Introduction (Lesson 34)

Overview

  • AWS documentation provides concise information on model performance evaluation.
  • Understanding model evaluation is crucial for improving predictive quality.

Supervised Learning: Data Split

  • Training Set: Used for model training.
  • Test Set: Used for verifying model performance with unseen data.

Objective

  • Determine if the model is underfitting, overfitting, or well-balanced.

Model Issues

  • Underfitting:
  • Poor performance on both training and test sets.
  • Solved by adding features, examples, or optimizing hyperparameters.
  • Overfitting:
  • Good performance on training but poor on test set.
  • Solved by simplifying model or optimizing hyperparameters.

Performance Metrics

  • Vary based on output type: continuous (regression), binary, or categorical (classification).

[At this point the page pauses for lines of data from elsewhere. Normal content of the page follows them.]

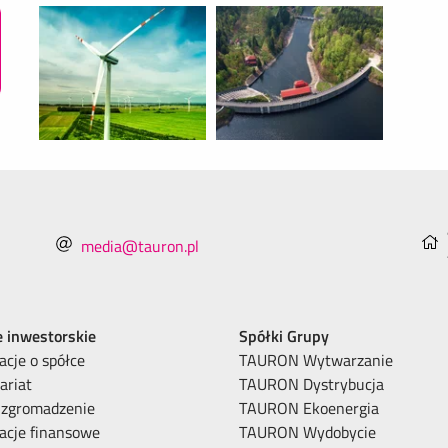
media@tauron.pl
e inwestorskie
Spółki Grupy
acje o spółce
TAURON Wytwarzanie
ariat
TAURON Dystrybucja
 zgromadzenie
TAURON Ekoenergia
acje finansowe
TAURON Wydobycie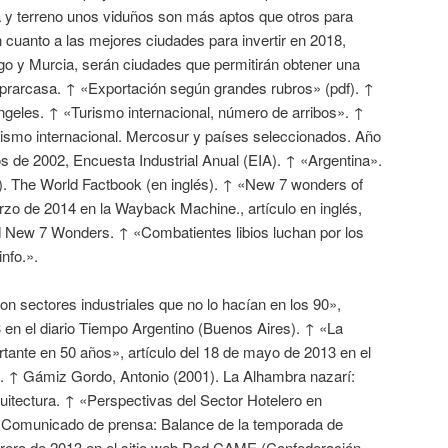
a y terreno unos viduños son más aptos que otros para
n cuanto a las mejores ciudades para invertir en 2018,
igo y Murcia, serán ciudades que permitirán obtener una
prarcasa. ↑ «Exportación según grandes rubros» (pdf). ↑
geles. ↑ «Turismo internacional, número de arribos». ↑
ismo internacional. Mercosur y países seleccionados. Año
de 2002, Encuesta Industrial Anual (EIA). ↑ «Argentina».
). The World Factbook (en inglés). ↑ «New 7 wonders of
rzo de 2014 en la Wayback Machine., artículo en inglés,
ld New 7 Wonders. ↑ «Combatientes libios luchan por los
nfo.».
on sectores industriales que no lo hacían en los 90»,
13 en el diario Tiempo Argentino (Buenos Aires). ↑ «La
tante en 50 años», artículo del 18 de mayo de 2013 en el
). ↑ Gámiz Gordo, Antonio (2001). La Alhambra nazarí:
uitectura. ↑ «Perspectivas del Sector Hotelero en
 «Comunicado de prensa: Balance de la temporada de
febrero de 2013 en el sitio web Red CAME (Confederación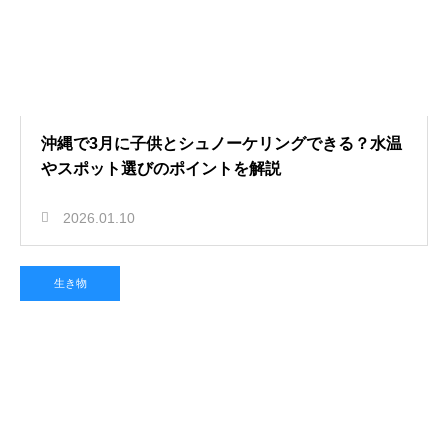
沖縄で3月に子供とシュノーケリングできる？水温
やスポット選びのポイントを解説
2026.01.10
生き物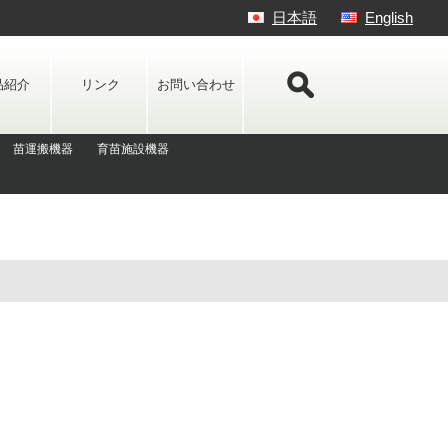
日本語
English
品紹介
リンク
お問い合わせ
苗運搬機器
育苗施設機器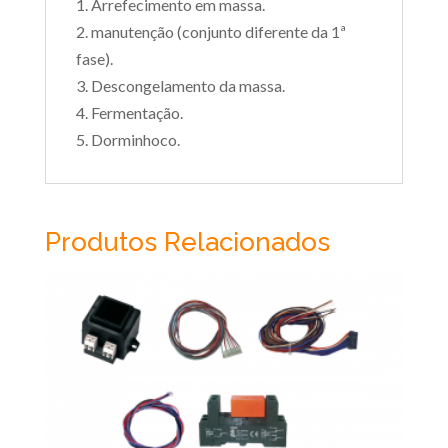
1. Arrefecimento em massa.
2. manutenção (conjunto diferente da 1ª
fase).
3. Descongelamento da massa.
4. Fermentação.
5. Dorminhoco.
Produtos Relacionados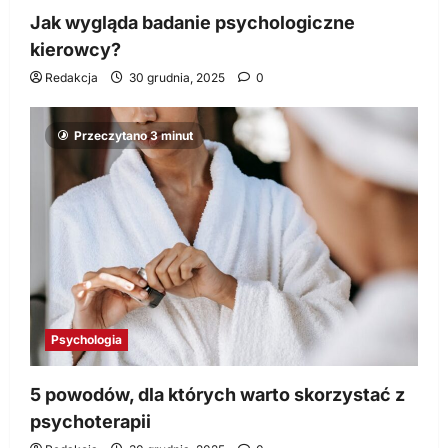
Jak wygląda badanie psychologiczne
kierowcy?
Redakcja
30 grudnia, 2025
0
Przeczytano 3 minut
Psychologia
5 powodów, dla których warto skorzystać z
psychoterapii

Regression Model Performance (Lesson 35)

Techniques for Comparison

  • Visual Comparison: Using plots to compare actual and predicted values.
  • Residual Distribution: Histograms showing the difference between actual and predicted values.
  • Root Mean Square Error (RMSE): Common metric for assessing accuracy.

Hands-On Exercise

  • Dataset: Airline passenger data set from the World Bank.
  • Objective: Compare performance of four different prediction models.
  • Data Attributes: Year, GDP, population (input), passengers (target), model predictions.

Steps for Evaluation

  1. Plot Data: Visualize actual vs. predicted values for each model.
  2. Compute RMSE:
  3. Square the difference between actual and predicted values.
  4. Calculate the mean of these squared differences.
  5. Find the square root of this mean to get RMSE.
  6. Analyze Residual Histogram:
  7. Residual is actual minus predicted value.
  8. Balanced models should have residuals centered around zero.
  9. Skewed distributions indicate over or under-prediction.

RMSE Calculation

  • Use mean_squared_error method from SKLearn and compute square root for RMSE.
  • Compare RMSE values across models to assess accuracy.

Binary Classifier Performance (Lesson 36)

Understanding Positive and Negative Classes

  • Positive Class: Condition algorithm aims to detect.
  • Negative Class: Normal or default condition.
  • Examples:
  • College Admission: Positive = Admitted, Negative = Not-Admitted.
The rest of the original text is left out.